Dataset entries
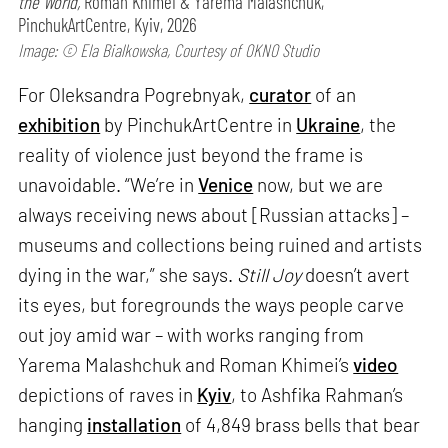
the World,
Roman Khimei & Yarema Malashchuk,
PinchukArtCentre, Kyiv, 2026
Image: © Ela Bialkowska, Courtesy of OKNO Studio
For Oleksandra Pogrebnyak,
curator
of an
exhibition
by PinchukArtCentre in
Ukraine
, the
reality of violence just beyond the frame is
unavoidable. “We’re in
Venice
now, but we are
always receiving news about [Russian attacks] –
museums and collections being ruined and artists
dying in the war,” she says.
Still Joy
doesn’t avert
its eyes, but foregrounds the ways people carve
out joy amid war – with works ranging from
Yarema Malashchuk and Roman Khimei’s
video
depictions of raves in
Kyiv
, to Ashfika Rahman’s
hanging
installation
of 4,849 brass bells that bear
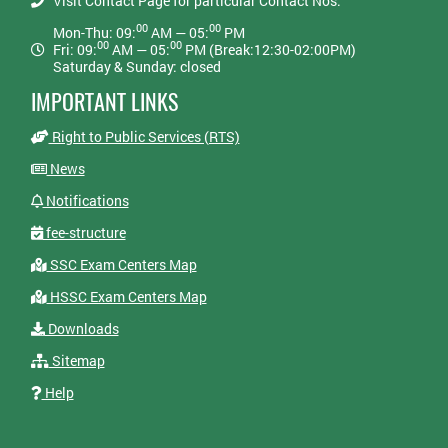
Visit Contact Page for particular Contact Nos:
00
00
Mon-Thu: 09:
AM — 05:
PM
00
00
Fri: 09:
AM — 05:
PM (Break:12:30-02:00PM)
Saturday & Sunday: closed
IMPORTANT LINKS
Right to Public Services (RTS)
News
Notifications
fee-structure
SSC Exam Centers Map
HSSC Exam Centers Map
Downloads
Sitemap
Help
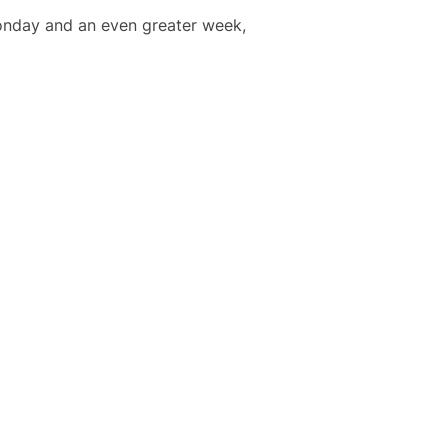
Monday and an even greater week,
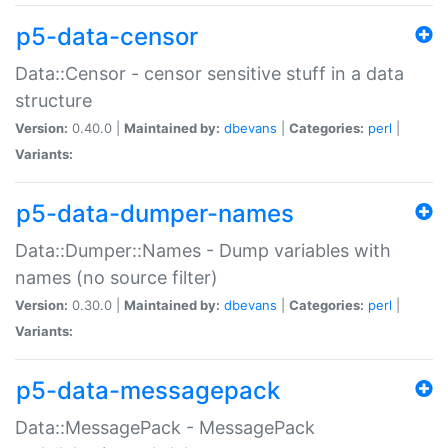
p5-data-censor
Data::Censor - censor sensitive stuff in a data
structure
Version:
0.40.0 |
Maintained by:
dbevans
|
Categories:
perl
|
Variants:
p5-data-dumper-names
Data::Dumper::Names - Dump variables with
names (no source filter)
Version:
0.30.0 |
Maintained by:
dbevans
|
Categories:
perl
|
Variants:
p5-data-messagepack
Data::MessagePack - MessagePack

...

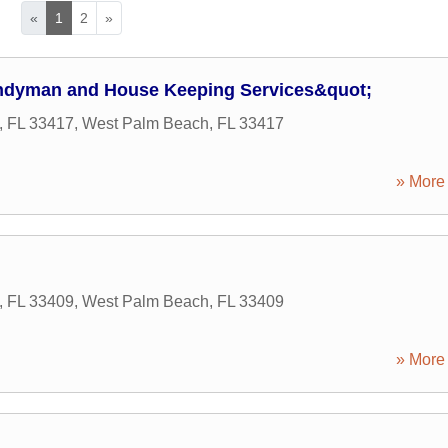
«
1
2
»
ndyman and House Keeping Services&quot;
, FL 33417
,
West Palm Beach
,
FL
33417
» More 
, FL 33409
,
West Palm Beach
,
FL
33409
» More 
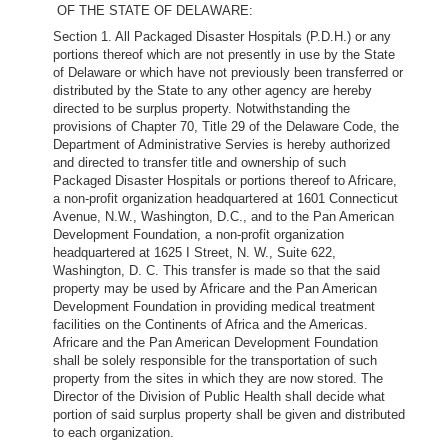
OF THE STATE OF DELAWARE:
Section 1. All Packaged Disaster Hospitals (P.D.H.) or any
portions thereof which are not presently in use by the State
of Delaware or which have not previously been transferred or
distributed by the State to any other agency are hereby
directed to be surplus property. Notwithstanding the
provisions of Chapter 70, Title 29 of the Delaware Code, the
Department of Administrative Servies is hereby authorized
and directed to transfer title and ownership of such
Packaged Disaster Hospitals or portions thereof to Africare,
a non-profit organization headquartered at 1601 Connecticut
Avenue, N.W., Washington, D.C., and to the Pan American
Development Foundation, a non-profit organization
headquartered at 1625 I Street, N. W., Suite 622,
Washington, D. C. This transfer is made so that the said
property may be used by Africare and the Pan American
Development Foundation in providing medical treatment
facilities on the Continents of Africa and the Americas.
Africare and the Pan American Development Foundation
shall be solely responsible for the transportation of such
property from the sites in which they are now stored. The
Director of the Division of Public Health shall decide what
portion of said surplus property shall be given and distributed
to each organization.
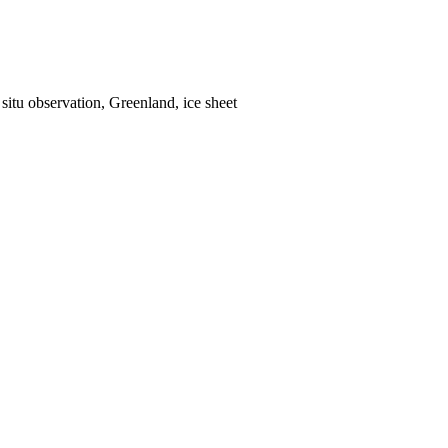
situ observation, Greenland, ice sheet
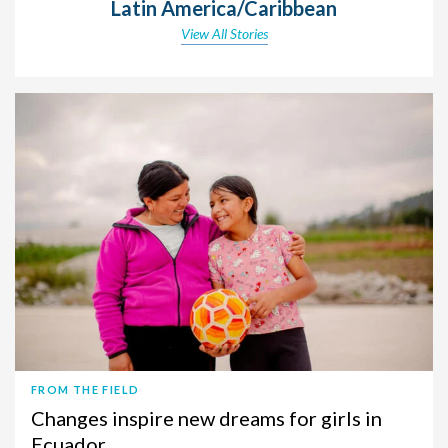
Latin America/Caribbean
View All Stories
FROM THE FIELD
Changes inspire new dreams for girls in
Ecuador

_WORK REQUIRED_
Write out every line from the data above that includes "Khimei".

_ANSWER BELOW_
Roman Khimei & Yarema Malashchuk,
Yarema Malashchuk and Roman Khimei’s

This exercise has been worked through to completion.